Poster
in
Workshop: AI for New Drug Modalities
GeneGench: Systematic Evaluation of Genomic Foundation Models and Beyond
Zicheng Liu · Jiahui Li · Lei Xin · Siyuan Li · Chang Yu · Zelin Zang · Cheng Tan · Yufei Huang · yajing bai · Jun Xia · Stan Z. Li
The Genomic Foundation Model (GFM) paradigm is expected to facilitate the extraction of generalizable representations from massive genomic data, thereby enabling their application across a spectrum of downstream applications. Despite advancements, a lack of evaluation framework makes it difficult to ensure equitable assessment due to experimental settings, model intricacy, benchmark datasets, and reproducibility challenges. In the absence of standardization, comparative analyses risk becoming biased and unreliable. To surmount this impasse, we introduce GeneBench, a comprehensive benchmarking suite specifically tailored for evaluating the efficacy of Genomic Foundation Models.
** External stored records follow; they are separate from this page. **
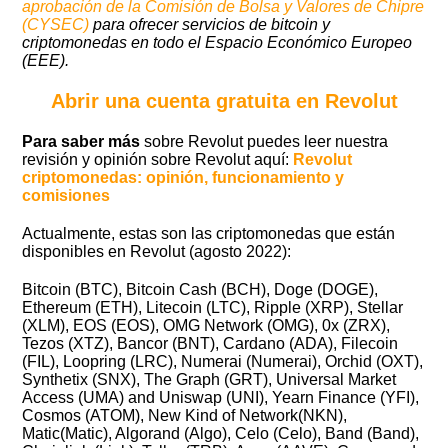
aprobación de la Comisión de Bolsa y Valores de Chipre
(CYSEC)
para ofrecer servicios de bitcoin y
criptomonedas en todo el Espacio Económico Europeo
(EEE).
Abrir una cuenta gratuita en Revolut
Para saber más
sobre Revolut puedes leer nuestra
revisión y opinión sobre Revolut aquí:
Revolut
criptomonedas: opinión, funcionamiento y
comisiones
Actualmente, estas son las criptomonedas que están
disponibles en Revolut (agosto 2022):
Bitcoin (BTC), Bitcoin Cash (BCH), Doge (DOGE),
Ethereum (ETH), Litecoin (LTC), Ripple (XRP), Stellar
(XLM), EOS (EOS), OMG Network (OMG), 0x (ZRX),
Tezos (XTZ), Bancor (BNT), Cardano (ADA), Filecoin
(FIL), Loopring (LRC), Numerai (Numerai), Orchid (OXT),
Synthetix (SNX), The Graph (GRT), Universal Market
Access (UMA) and Uniswap (UNI), Yearn Finance (YFI),
Cosmos (ATOM), New Kind of Network(NKN),
Matic(Matic), Algorand (Algo), Celo (Celo), Band (Band),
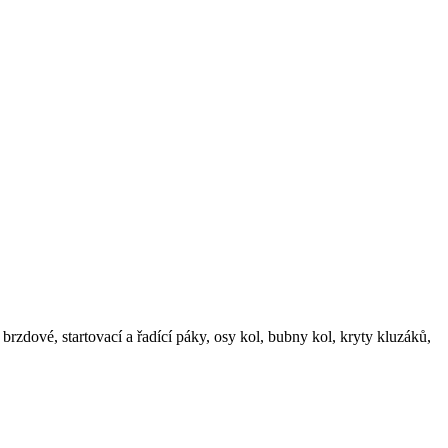
 brzdové, startovací a řadící páky, osy kol, bubny kol, kryty kluzáků,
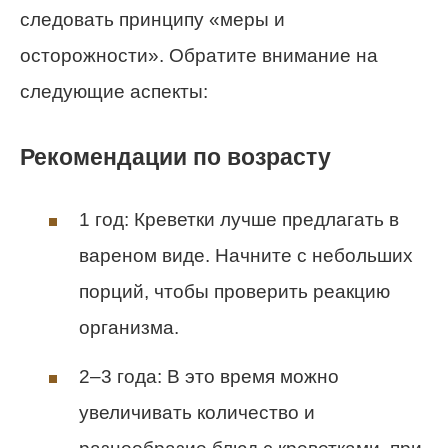
следовать принципу «меры и
осторожности». Обратите внимание на
следующие аспекты:
Рекомендации по возрасту
1 год: Креветки лучше предлагать в
вареном виде. Начните с небольших
порций, чтобы проверить реакцию
организма.
2–3 года: В это время можно
увеличивать количество и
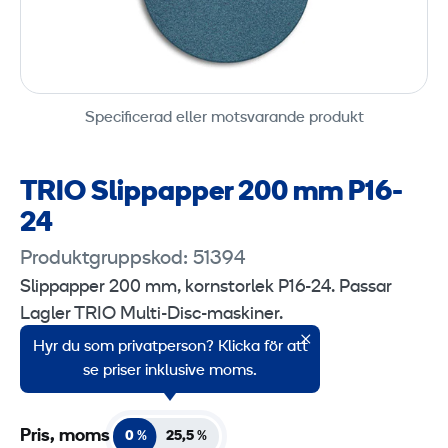
Specificerad eller motsvarande produkt
TRIO Slippapper 200 mm P16-
24
Produktgruppskod: 51394
Slippapper 200 mm, kornstorlek P16-24. Passar
Lagler TRIO Multi-Disc-maskiner.
Hyr du som privatperson? Klicka för att
Försäljningsenhet: 1 styck.
se priser inklusive moms.
Pris, moms
0 %
25,5 %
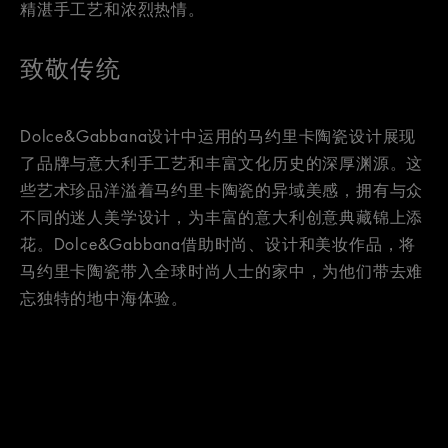
精湛手工艺和浓烈热情。
致敬传统
Dolce&Gabbana设计中运用的马约里卡陶瓷设计展现
了品牌与意大利手工艺和丰富文化历史的深厚渊源。这
些艺术珍品洋溢着马约里卡陶瓷的异域美感，拥有与众
不同的迷人美学设计，为丰富的意大利创意典藏锦上添
花。Dolce&Gabbana借助时尚、设计和美妆作品，将
马约里卡陶瓷带入全球时尚人士的家中，为他们带去难
忘独特的地中海体验。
GeneBench offers a modular and expandable framework that encapsulates a variety of state-of-the-art methodologies. Through systematic evaluations of datasets spanning diverse biological domains with a particular emphasis on both short-range and long-range genomic tasks, firstly including the three most important DNA tasks covering Coding Region, Non-Coding Region, Genome Structure, etc. Our results on GenBench have led to an interesting discovery: regardless of the number of parameters, the noticeable variation in preference between attention-based and convolution-based models for short- and long-range tasks could offer valuable insights for the future development of GFM. As a result, we propose a straightforward modified model called Genhybrid, which is an effective and efficient convolution-attention hybrid model suitable for all tasks.